Instrumen intervensi bantuan PSU yang digagahkan ke dalam Pasal 54 UU PKP sebagai kewajiban Pemerintah dan Pemda, perlu dikembangkan tandem dengan inovasi pembiayaan perumahan MBR. Bahkan inheren; embodied dengan items bantuan dan kemudahan lainnya.
Dalam jamak diskursus PSU, saya menjaring ragam isu perihal sediaan data konkrit dan situasi PSU perumahan MBR, status hukum PSU dalam relasi dengan Pemda dan pengembang serta warga. Juga, soal kepastian penyerahan dan pengelolaan Pemda, termasuk realitas keterlantaran, kesenjangan pengelolaan, dan tanggungjawab serta beban biaya pemda. Jamak hamparan PSU –yang dulu dikenali dengan fasos (fasilitas sosial) dan fasum (fasilitas umum)– terlantar dalam waktu lama, kumuh, menjadi beban lingkungan dan kota, bahkan warga.

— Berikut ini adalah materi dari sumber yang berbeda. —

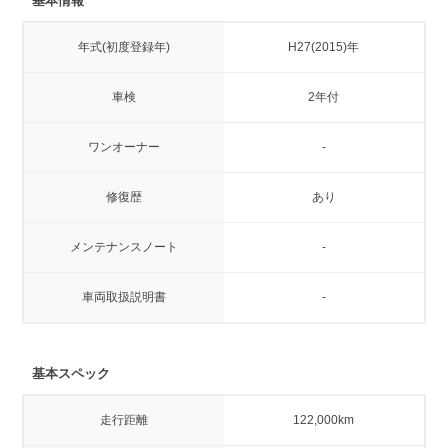
基本情報
年式(初度登録年)
H27(2015)年
車検
2年付
ワンオーナー
-
修復歴
あり
メンテナンスノート
-
車両取扱説明書
-
基本スペック
走行距離
122,000km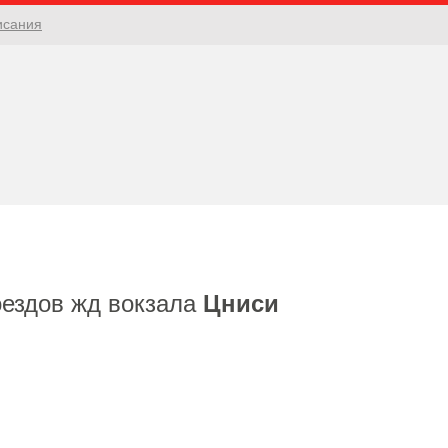
исания
оездов жд вокзала
Цниси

Selain itu, lingkup persoalan PSU adalah ketiadaan dan ketidakpastian aturan dalam hal: penyelenggaraan, pembangunan dan pengelolaan, penyerahan, keberlanjutan PSU dalam dengan infrastruktur dasar atau PSU luar. Terjadinya mismacht dalam hal pembiayaan PSU dengan pembiayaan MBR yang dikaitkan dengan akad kredit menjadi persoalan tersendiri sehingga perlu klik.

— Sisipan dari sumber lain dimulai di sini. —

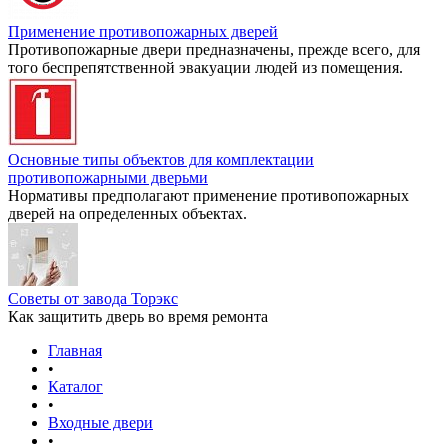
Применение противопожарных дверей
Противопожарные двери предназначены, прежде всего, для
того беспрепятственной эвакуации людей из помещения.
Основные типы объектов для комплектации
противопожарными дверьми
Нормативы предполагают применение противопожарных
дверей на определенных объектах.
Советы от завода Торэкс
Как защитить дверь во время ремонта
Главная
•
Каталог
•
Входные двери
•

Agar instrumentasi bantuan PSU bisa menjadi alibi kehadiran Pemerintah dan Pemda dan faktor pengurang harga beli MBR, dan harga jual di pasar, maka pemerintah musti melakukan review cepat-cepat dan pembenahan utuh-menyeluruh penyelenggaraan, pembangunan, pengelolaan dan keberlanjutan PSU. Yang dimulai dari langkah mudah: pendataan, kepastian status hukum, sebaran lokasi, gambaran kondisi, jumlah dan luas, eksisting penggunaan, pemanfataan, peralihan barang inventaris tetap bertitel PSU.

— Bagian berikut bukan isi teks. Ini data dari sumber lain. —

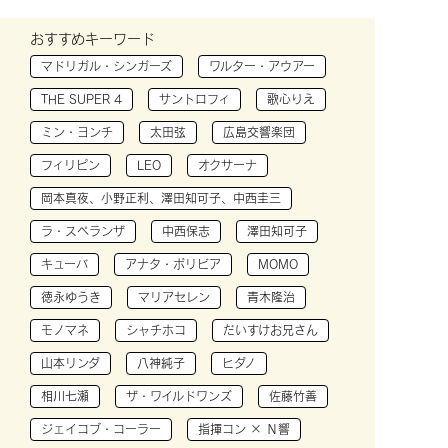
おすすめキーワード
マドリガル・シンガーズ
ワルター・アウアー
THE SUPER 4
サントロフィ
歌心りえ
ミン・ヨンチ
太田弦
広島交響楽団
フィリピン
LEO
オクサーナ
岡本真夜、小野正利、澤田知可子、中西圭三
ラ・スペランザ
中西保志
澤田知可子
キューバ
アナタ・ボリビア
MOMO
徳永ゆうき
マリアセレン
青木隆治
モノマネ
シャチホコ
だいすけお兄さん
山本リンダ
八神純子
ヒダノ
相川七瀬
ザ・ワイルドワンズ
佐藤竹善
ジェイコブ・コーラー
指揮コン × Ｎ響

Majelis pembaca. Sekali lagi, bantuan PSU bukan hanya normatif belaka, namun instrumen kebijakan keadilan yang fair pro rakyat/ MBR.
Apapun sebab disebalik curam-tajamnya statistik bantuan PSU 2024 untuk perumahan MBR yang nyaris habis kikis ke angka Rp 9 miliar, hanya 820 unit, atau hanya 0,00082 dari PSR, jangan anggap enteng! Karena jika PSU tidak bangkit sedia kala, akan mengikis habis salah satu pintu akses keadilan yang fair pada perumahan rakyat/ MBR dengan intervensi bantuan PSU.
Akibatnya, akan auto mengerek semakin mahal harga beli MBR, akibatnya susulannya panjang! Namun, itu pun dengan asumsi permanen –yang harus dikawal– bahwa bantuan PSU itu faktor pengurang biaya produksi dan harga beli MBR/ konsumen di pasar rumah MBR bersubsidi.
Tidak berlebihan pak Endang Kawidjaja memberi prediksi adanya kisruh, di tengah belum disetujuinya koreksi harga baru rumah MBR.
Begitu-lah mustinya belieds bantuan PSU langsung ke MBR itu sebagai ujud institusi keadilan yang fair. Drastis anjloknya bantuan PSU itu mengguncang kisruh minat pengembang pejuang –yang aktor utama PSR, atau meniadakan faktor pengurang harga yang membebani harga beli MBR? Keduanya tantangan bagi akses pada keadilan yang fair.
Soalnya menjadi makin serius, tak salah bertanya justice as fairness kepada begawan tiori keadilan John Rawls, bahwa keadilan adalah virtue pertama dalam institusi sosial, termasuk perumahan MBR. Patut jika pak Junaidi Ketua APERSI mempertanyakan komitmen PSR. Epilog ini bukan cawe-cawe, pemerintah kudu auto review cepat-cepat. Bangkit lebih cepat, bahagia rakyat lebih tepat. Tabik.
[Muhammad Joni, Advokat perumahan rakyat, menulis buku ‘Ayat-Ayat Perumahan Rakyat’, dan ‘Ayat-Ayat Kolaborasi Jakarta Habitat’].